*Given data*:
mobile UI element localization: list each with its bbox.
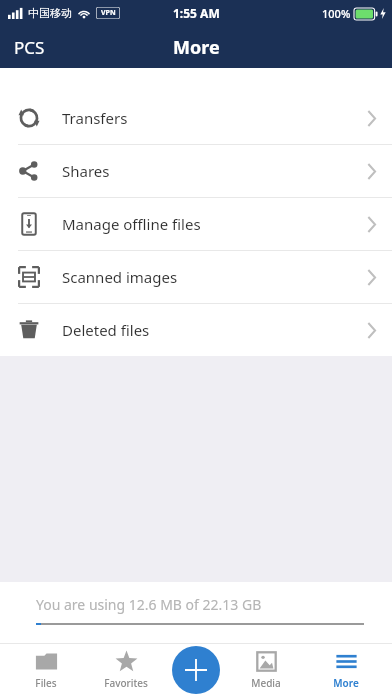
button[interactable]: Favorites	[93, 646, 159, 694]
staticText: Manage offline files	[62, 214, 201, 234]
staticText: More	[333, 676, 359, 690]
staticText: 1:55 AM	[173, 5, 220, 21]
button[interactable]: Transfers	[0, 92, 392, 144]
staticText: PCS	[14, 36, 45, 59]
button[interactable]: Manage offline files	[0, 198, 392, 250]
staticText: You are using 12.6 MB of 22.13 GB	[36, 595, 262, 614]
button[interactable]: Media	[233, 646, 299, 694]
staticText: Favorites	[104, 676, 148, 690]
staticText: Files	[35, 676, 57, 690]
staticText: VPN	[101, 8, 116, 18]
button[interactable]: Scanned images	[0, 251, 392, 303]
button[interactable]: Deleted files	[0, 304, 392, 356]
button[interactable]: Files	[13, 646, 79, 694]
staticText: Shares	[62, 161, 110, 181]
button[interactable]: Shares	[0, 145, 392, 197]
button[interactable]: PCS	[0, 30, 59, 65]
staticText: 100%	[322, 6, 351, 21]
staticText: Deleted files	[62, 320, 150, 340]
button[interactable]: More	[313, 646, 379, 694]
button[interactable]: Add	[172, 646, 220, 694]
staticText: Media	[251, 676, 281, 690]
staticText: More	[173, 35, 220, 60]
staticText: Transfers	[62, 108, 128, 128]
staticText: 中国移动	[28, 6, 72, 20]
staticText: Scanned images	[62, 267, 178, 287]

*Exercise*:
None of the pictures belong in the copy; transcribe the rest of the data exactly.

*Reply*:
mobile UI element localization: list each with its bbox.
button[interactable]: Favorites	[93, 646, 159, 694]
staticText: Manage offline files	[62, 214, 201, 234]
staticText: More	[333, 676, 359, 690]
staticText: 1:55 AM	[173, 5, 220, 21]
button[interactable]: Transfers	[0, 92, 392, 144]
staticText: PCS	[14, 36, 45, 59]
button[interactable]: Manage offline files	[0, 198, 392, 250]
staticText: You are using 12.6 MB of 22.13 GB	[36, 595, 262, 614]
button[interactable]: Media	[233, 646, 299, 694]
staticText: Favorites	[104, 676, 148, 690]
staticText: Files	[35, 676, 57, 690]
staticText: VPN	[101, 8, 116, 18]
button[interactable]: Scanned images	[0, 251, 392, 303]
button[interactable]: Deleted files	[0, 304, 392, 356]
button[interactable]: Files	[13, 646, 79, 694]
staticText: Shares	[62, 161, 110, 181]
button[interactable]: Shares	[0, 145, 392, 197]
button[interactable]: PCS	[0, 30, 59, 65]
staticText: 100%	[322, 6, 351, 21]
staticText: Deleted files	[62, 320, 150, 340]
button[interactable]: More	[313, 646, 379, 694]
button[interactable]: Add	[172, 646, 220, 694]
staticText: Media	[251, 676, 281, 690]
staticText: More	[173, 35, 220, 60]
staticText: Transfers	[62, 108, 128, 128]
staticText: 中国移动	[28, 6, 72, 20]
staticText: Scanned images	[62, 267, 178, 287]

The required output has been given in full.